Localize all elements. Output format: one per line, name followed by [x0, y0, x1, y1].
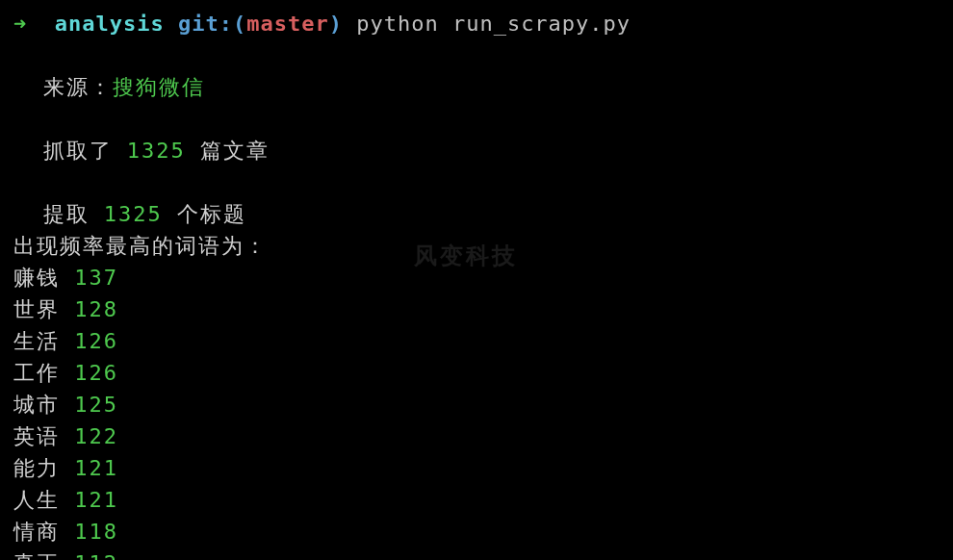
word-term: 世界 [13, 297, 60, 321]
word-count: 126 [74, 361, 118, 385]
word-row: 世界 128 [13, 293, 940, 325]
fetched-count: 1325 [127, 139, 186, 163]
word-count: 128 [74, 297, 118, 321]
word-term: 城市 [13, 393, 60, 417]
extracted-count: 1325 [104, 202, 163, 226]
shell-prompt[interactable]: ➜ analysis git:(master) python run_scrap… [13, 8, 940, 39]
extracted-suffix: 个标题 [177, 202, 246, 226]
word-row: 能力 121 [13, 452, 940, 484]
source-value: 搜狗微信 [113, 75, 205, 99]
word-row: 真正 112 [13, 547, 940, 560]
fetched-line: 抓取了 1325 篇文章 [13, 103, 940, 166]
extracted-prefix: 提取 [43, 202, 90, 226]
word-term: 能力 [13, 456, 60, 480]
word-term: 情商 [13, 520, 60, 544]
word-count: 121 [74, 456, 118, 480]
extracted-line: 提取 1325 个标题 [13, 166, 940, 230]
word-row: 英语 122 [13, 420, 940, 452]
command-text: python run_scrapy.py [356, 8, 631, 39]
git-prefix: git:( [178, 8, 246, 39]
word-term: 赚钱 [13, 266, 60, 290]
word-count: 126 [74, 329, 118, 353]
word-row: 情商 118 [13, 516, 940, 547]
prompt-arrow-icon: ➜ [13, 8, 27, 39]
word-term: 英语 [13, 424, 60, 448]
word-row: 生活 126 [13, 325, 940, 357]
word-count: 118 [74, 520, 118, 544]
word-count: 137 [74, 266, 118, 290]
git-suffix: ) [329, 8, 343, 39]
word-term: 真正 [13, 551, 60, 560]
word-frequency-list: 赚钱 137世界 128生活 126工作 126城市 125英语 122能力 1… [13, 262, 940, 560]
word-count: 112 [74, 551, 118, 560]
source-label: 来源： [43, 75, 113, 99]
word-count: 125 [74, 393, 118, 417]
word-row: 工作 126 [13, 357, 940, 389]
word-row: 赚钱 137 [13, 262, 940, 293]
word-term: 生活 [13, 329, 60, 353]
fetched-prefix: 抓取了 [43, 139, 113, 163]
fetched-suffix: 篇文章 [200, 139, 270, 163]
word-count: 121 [74, 488, 118, 512]
git-branch-name: master [246, 8, 328, 39]
word-row: 人生 121 [13, 484, 940, 516]
word-count: 122 [74, 424, 118, 448]
word-term: 工作 [13, 361, 60, 385]
word-row: 城市 125 [13, 389, 940, 420]
frequency-header: 出现频率最高的词语为： [13, 230, 940, 262]
prompt-directory: analysis [55, 8, 165, 39]
source-line: 来源：搜狗微信 [13, 39, 940, 103]
word-term: 人生 [13, 488, 60, 512]
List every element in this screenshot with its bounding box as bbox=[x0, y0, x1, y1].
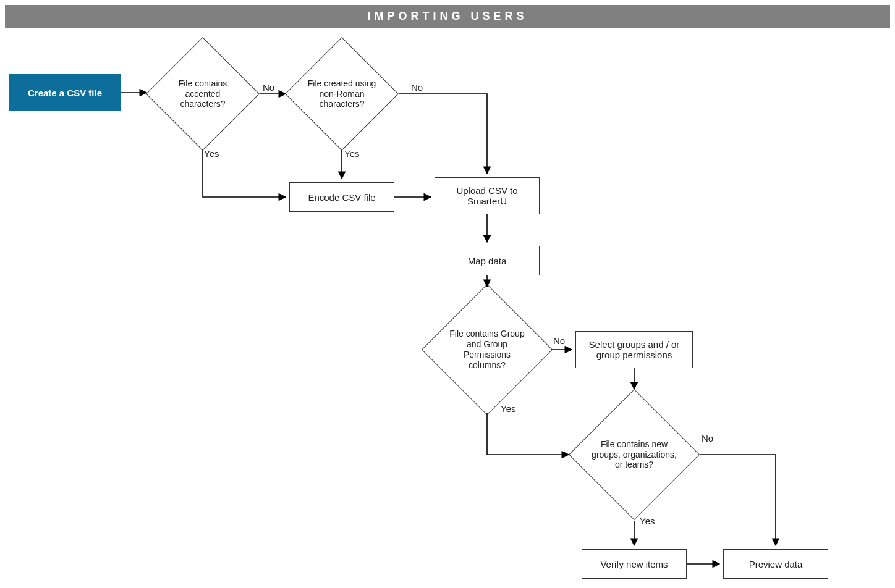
node-verify-label: Verify new items bbox=[600, 559, 668, 569]
header-title: IMPORTING USERS bbox=[367, 10, 527, 22]
node-select-label: Select groups and / or group permissions bbox=[579, 339, 690, 360]
node-decision-accented-label: File contains accented characters? bbox=[163, 78, 243, 109]
edge-label-yes: Yes bbox=[501, 403, 515, 414]
edge-label-no: No bbox=[553, 335, 565, 346]
node-upload: Upload CSV to SmarterU bbox=[435, 177, 540, 214]
node-decision-groupcols-label: File contains Group and Group Permission… bbox=[441, 329, 533, 370]
node-verify: Verify new items bbox=[582, 549, 687, 579]
node-decision-nonroman: File created using non-Roman characters? bbox=[302, 54, 382, 134]
node-preview-label: Preview data bbox=[749, 559, 803, 569]
node-map-label: Map data bbox=[468, 256, 507, 266]
node-decision-newitems: File contains new groups, organizations,… bbox=[588, 408, 681, 501]
edge-label-yes: Yes bbox=[344, 148, 359, 159]
edge-label-no: No bbox=[411, 82, 423, 93]
node-select: Select groups and / or group permissions bbox=[575, 331, 693, 368]
edge-label-yes: Yes bbox=[204, 148, 219, 159]
node-upload-label: Upload CSV to SmarterU bbox=[438, 185, 537, 206]
node-decision-nonroman-label: File created using non-Roman characters? bbox=[302, 78, 382, 109]
flowchart-canvas: Create a CSV file File contains accented… bbox=[0, 28, 895, 588]
node-decision-accented: File contains accented characters? bbox=[163, 54, 243, 134]
node-start: Create a CSV file bbox=[9, 74, 121, 111]
node-encode-label: Encode CSV file bbox=[308, 192, 375, 203]
node-encode: Encode CSV file bbox=[289, 182, 394, 212]
edge-label-no: No bbox=[263, 82, 274, 93]
header-bar: IMPORTING USERS bbox=[5, 5, 890, 28]
node-start-label: Create a CSV file bbox=[28, 88, 102, 98]
edge-label-yes: Yes bbox=[640, 516, 655, 526]
node-map: Map data bbox=[435, 246, 540, 275]
node-decision-newitems-label: File contains new groups, organizations,… bbox=[588, 439, 681, 470]
node-preview: Preview data bbox=[723, 549, 828, 579]
node-decision-groupcols: File contains Group and Group Permission… bbox=[441, 303, 533, 396]
edge-label-no: No bbox=[702, 433, 713, 443]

## WHAT NEEDS TO BE DONE
Omit the pictures. Repeat the rest of the data exactly.

## RESPONSE
Localize all elements. Output format: one per line, name followed by [x0, y0, x1, y1].
word-term: 世界 [13, 297, 60, 321]
word-count: 126 [74, 361, 118, 385]
word-row: 世界 128 [13, 293, 940, 325]
fetched-count: 1325 [127, 139, 186, 163]
word-count: 128 [74, 297, 118, 321]
word-term: 城市 [13, 393, 60, 417]
extracted-count: 1325 [104, 202, 163, 226]
shell-prompt[interactable]: ➜ analysis git:(master) python run_scrap… [13, 8, 940, 39]
extracted-suffix: 个标题 [177, 202, 246, 226]
word-row: 能力 121 [13, 452, 940, 484]
source-value: 搜狗微信 [113, 75, 205, 99]
word-row: 真正 112 [13, 547, 940, 560]
fetched-line: 抓取了 1325 篇文章 [13, 103, 940, 166]
extracted-prefix: 提取 [43, 202, 90, 226]
word-term: 能力 [13, 456, 60, 480]
word-term: 情商 [13, 520, 60, 544]
word-count: 121 [74, 456, 118, 480]
extracted-line: 提取 1325 个标题 [13, 166, 940, 230]
word-row: 英语 122 [13, 420, 940, 452]
command-text: python run_scrapy.py [356, 8, 631, 39]
git-prefix: git:( [178, 8, 246, 39]
word-term: 赚钱 [13, 266, 60, 290]
word-count: 126 [74, 329, 118, 353]
word-row: 情商 118 [13, 516, 940, 547]
prompt-arrow-icon: ➜ [13, 8, 27, 39]
word-term: 英语 [13, 424, 60, 448]
word-row: 生活 126 [13, 325, 940, 357]
word-count: 118 [74, 520, 118, 544]
word-count: 137 [74, 266, 118, 290]
git-suffix: ) [329, 8, 343, 39]
word-term: 真正 [13, 551, 60, 560]
word-frequency-list: 赚钱 137世界 128生活 126工作 126城市 125英语 122能力 1… [13, 262, 940, 560]
word-count: 112 [74, 551, 118, 560]
source-label: 来源： [43, 75, 113, 99]
word-count: 125 [74, 393, 118, 417]
word-row: 工作 126 [13, 357, 940, 389]
word-row: 赚钱 137 [13, 262, 940, 293]
word-term: 生活 [13, 329, 60, 353]
fetched-prefix: 抓取了 [43, 139, 113, 163]
fetched-suffix: 篇文章 [200, 139, 270, 163]
word-count: 121 [74, 488, 118, 512]
git-branch-name: master [246, 8, 328, 39]
word-row: 人生 121 [13, 484, 940, 516]
word-count: 122 [74, 424, 118, 448]
word-term: 工作 [13, 361, 60, 385]
word-row: 城市 125 [13, 389, 940, 420]
frequency-header: 出现频率最高的词语为： [13, 230, 940, 262]
prompt-directory: analysis [55, 8, 165, 39]
source-line: 来源：搜狗微信 [13, 39, 940, 103]
word-term: 人生 [13, 488, 60, 512]
List every element in this screenshot with its bounding box as bbox=[x0, y0, x1, y1].
node-verify-label: Verify new items bbox=[600, 559, 668, 569]
header-title: IMPORTING USERS bbox=[367, 10, 527, 22]
node-select-label: Select groups and / or group permissions bbox=[579, 339, 690, 360]
node-decision-accented-label: File contains accented characters? bbox=[163, 78, 243, 109]
edge-label-yes: Yes bbox=[501, 403, 515, 414]
edge-label-no: No bbox=[553, 335, 565, 346]
node-upload: Upload CSV to SmarterU bbox=[435, 177, 540, 214]
node-decision-groupcols-label: File contains Group and Group Permission… bbox=[441, 329, 533, 370]
node-verify: Verify new items bbox=[582, 549, 687, 579]
node-decision-nonroman: File created using non-Roman characters? bbox=[302, 54, 382, 134]
node-preview-label: Preview data bbox=[749, 559, 803, 569]
node-map-label: Map data bbox=[468, 256, 507, 266]
node-decision-newitems: File contains new groups, organizations,… bbox=[588, 408, 681, 501]
edge-label-yes: Yes bbox=[344, 148, 359, 159]
edge-label-no: No bbox=[411, 82, 423, 93]
node-select: Select groups and / or group permissions bbox=[575, 331, 693, 368]
edge-label-yes: Yes bbox=[204, 148, 219, 159]
node-upload-label: Upload CSV to SmarterU bbox=[438, 185, 537, 206]
node-decision-nonroman-label: File created using non-Roman characters? bbox=[302, 78, 382, 109]
flowchart-canvas: Create a CSV file File contains accented… bbox=[0, 28, 895, 588]
node-decision-accented: File contains accented characters? bbox=[163, 54, 243, 134]
node-start: Create a CSV file bbox=[9, 74, 121, 111]
node-encode-label: Encode CSV file bbox=[308, 192, 375, 203]
node-encode: Encode CSV file bbox=[289, 182, 394, 212]
edge-label-no: No bbox=[263, 82, 274, 93]
header-bar: IMPORTING USERS bbox=[5, 5, 890, 28]
node-start-label: Create a CSV file bbox=[28, 88, 102, 98]
edge-label-yes: Yes bbox=[640, 516, 655, 526]
node-map: Map data bbox=[435, 246, 540, 275]
node-decision-newitems-label: File contains new groups, organizations,… bbox=[588, 439, 681, 470]
node-preview: Preview data bbox=[723, 549, 828, 579]
node-decision-groupcols: File contains Group and Group Permission… bbox=[441, 303, 533, 396]
edge-label-no: No bbox=[702, 433, 713, 443]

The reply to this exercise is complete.